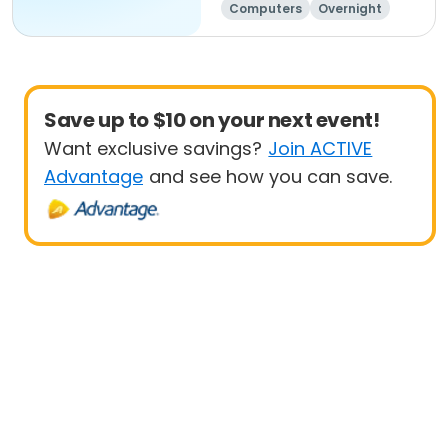
Computers
Overnight
Day
Save up to $10 on your next event!
Want exclusive savings?
Join ACTIVE
Advantage
and see how you can save.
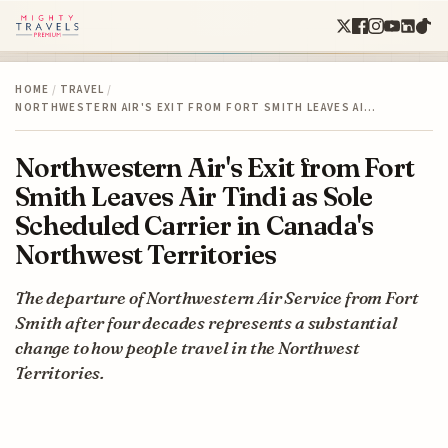
HOME
/
TRAVEL
/
NORTHWESTERN AIR'S EXIT FROM FORT SMITH LEAVES AI…
Northwestern Air's Exit from Fort
Smith Leaves Air Tindi as Sole
Scheduled Carrier in Canada's
Northwest Territories
The departure of Northwestern Air Service from Fort
Smith after four decades represents a substantial
change to how people travel in the Northwest
Territories.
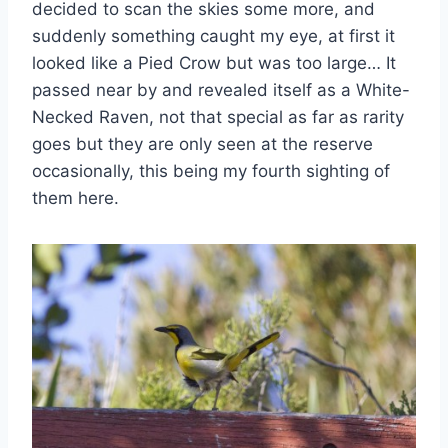
decided to scan the skies some more, and
suddenly something caught my eye, at first it
looked like a Pied Crow but was too large… It
passed near by and revealed itself as a White-
Necked Raven, not that special as far as rarity
goes but they are only seen at the reserve
occasionally, this being my fourth sighting of
them here.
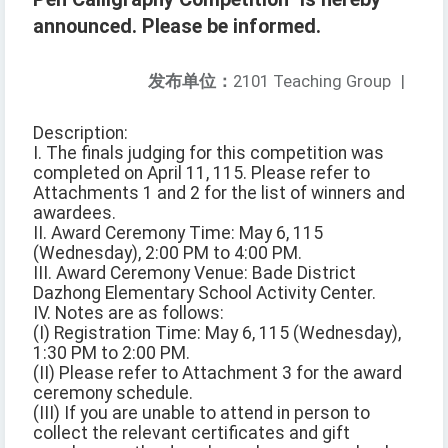
announced. Please be informed.
发布单位：
2101 Teaching Group
|
Description:
I. The finals judging for this competition was
completed on April 11, 115. Please refer to
Attachments 1 and 2 for the list of winners and
awardees.
II. Award Ceremony Time: May 6, 115
(Wednesday), 2:00 PM to 4:00 PM.
III. Award Ceremony Venue: Bade District
Dazhong Elementary School Activity Center.
IV. Notes are as follows:
(I) Registration Time: May 6, 115 (Wednesday),
1:30 PM to 2:00 PM.
(II) Please refer to Attachment 3 for the award
ceremony schedule.
(III) If you are unable to attend in person to
collect the relevant certificates and gift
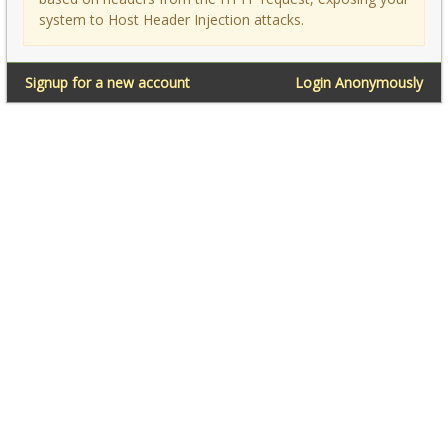
system to Host Header Injection attacks.
Signup for a new account
Login Anonymously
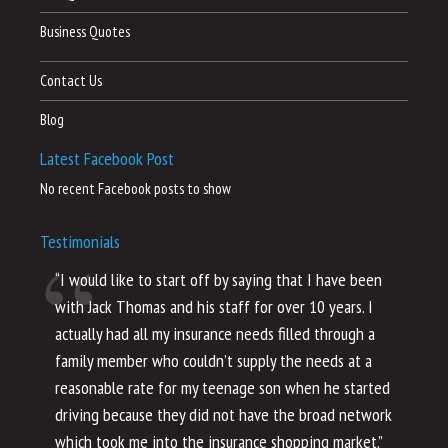
Business Quotes
Contact Us
Blog
Latest Facebook Post
No recent Facebook posts to show
Testimonials
“I would like to start off by saying that I have been
“I
with Jack Thomas and his staff for over 10 years. I
al
actually had all my insurance needs filled through a
co
family member who couldn’t supply the needs at a
th
reasonable rate for my teenage son when he started
li
driving because they did not have the broad network
ho
which took me into the insurance shopping market.”
co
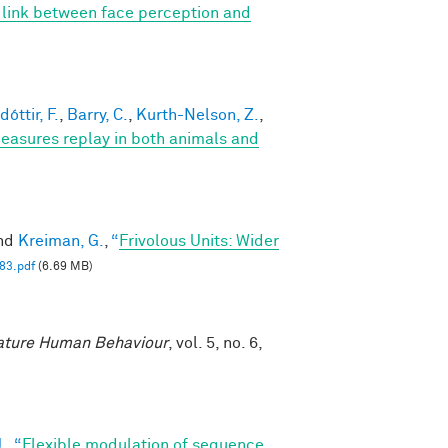
t link between face perception and
óttir, F.
,
Barry, C.
,
Kurth-Nelson, Z.
,
easures replay in both animals and
and
Kreiman, G.
,
“
Frivolous Units: Wider
83.pdf
(6.69 MB)
ture Human Behaviour
, vol. 5, no. 6,
.
,
“
Flexible modulation of sequence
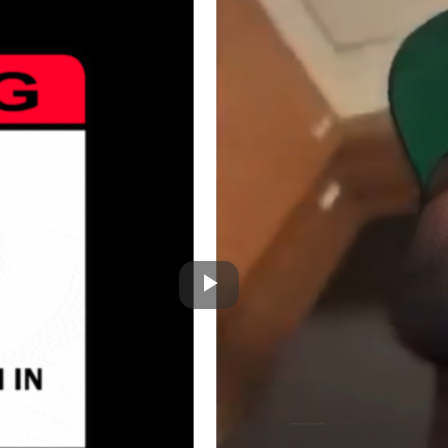
Play
Video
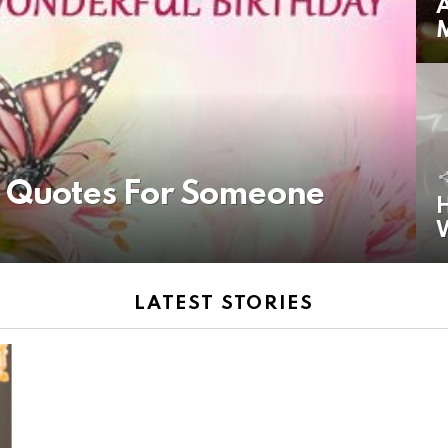
A
y Quotes For Someone
H
LATEST STORIES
^^^^
**EXERCISE PROMPT**
For this task, copy every line of the material in which "insurance" appears.

**THE COMPLETED TASK**
actually had all my insurance needs filled through a
which took me into the insurance shopping market.”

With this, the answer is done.